The game was one of 45 overs with 12 players, 11 on the field at once, retirement at 30 with ‘recycling’ (an appropriate description for Over 60s), and a bowling maximum of 7 overs. Cambridge Antiques started confidently enough against Colin Cooke and Brian Kratzmann, but Brian then turned on an inspired early spell to take 3 for 5 off 5 overs and have the Antiques reeling at 3 for 10. A former nemesis of previous Australian touring teams, Gavin Chatfield (the batting brother of New Zealand cricketing bowling legend Ewan Chatfield) was still at the crease. He steadied the innings and batted beautifully to retire at 30 not out. Other Antiques came and went, often with a flurry of cross-bat strokes for 4, until captain Garry Webb also compiled a neat 30 not out. The return of Gavin Chatfield and Gary Webb sent shivers down the backs of the fielders in anticipation of what may develop. Ross Chapman (2-12 off 3.1 overs), bowling his right-arm medium-paced off-breaks around the wicket, then ended the Cambridge innings. Gavin Chatfied cut one back onto his off-stump with his tally on 33 and the Antiques were dismissed for 145 in 36 overs. Other good bowling for Australia came from Colin Cooke (0 for 22 off 5 overs), Tony Paterson (0-32 off 4), Stirling Hamman (2-23 off 7), Derek Grove (0-26 off 5) and Denis Axelby (3-21 off 6). The highlight of the sound fielding performance was a very low running catch by Peter Harrison. He made what seemed an impossible attempt look easy and was later duly recognised as Australia’s man-of-the-match for that catch. Australia Over 60s began their innings after a nice afternoon tea, with Chris Tobin (23) and Peter Harrison taking the score to 30 before Chris edged one behind. Peter Harrison (6) followed Chris back to the pavilion soon after with the score on 2 for 36. Tour Captain Stirling Hamman joined Manager Ross Chapman at the crease. They pushed the score quickly to 77 when Ross had to retire at 31 not out. Rob Haling joined Stirling but the bowling tightened and the run rate was strangled until the 32nd over when the shackles were broken. Stirling retired with the score on 2 for 122. Brian Kratzmann (16 n.o) joined Rob Haling but Rob was dismissed shortly afterwards for 22. Gill Chapman remained not out on 8 and Australia passed the required total in the 42nd over with the score at 3-146.

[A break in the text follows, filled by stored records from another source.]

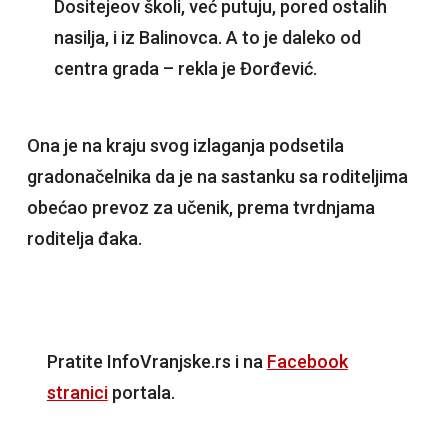
Dositejeov školi, već putuju, pored ostalih
nasilja, i iz Balinovca. A to je daleko od
centra grada – rekla je Đorđević.
Ona je na kraju svog izlaganja podsetila
gradonačelnika da je na sastanku sa roditeljima
obećao prevoz za učenik, prema tvrdnjama
roditelja đaka.
Pratite InfoVranjske.rs i na
Facebook
stranici
portala.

The Australian Over 60s and Cambridge Antiques Victoria Square, Cambridge on 8 February 2013.

A HIGHLIGHT of the day was the singing of both national anthems by local school girls prior to the start of the match. They were so good, Captain Stirling Hamman invited them back to perform some more popular songs after the game, where they accompanied themselves on guitar. Unfortunately their singing was so good, it was infectious and a rousing rendition of ‘Waltzing Matilda’ was performed by the entire Australian team, perhaps to the annoyance of local residents, but also to the amusement of the Cambridge Antiques.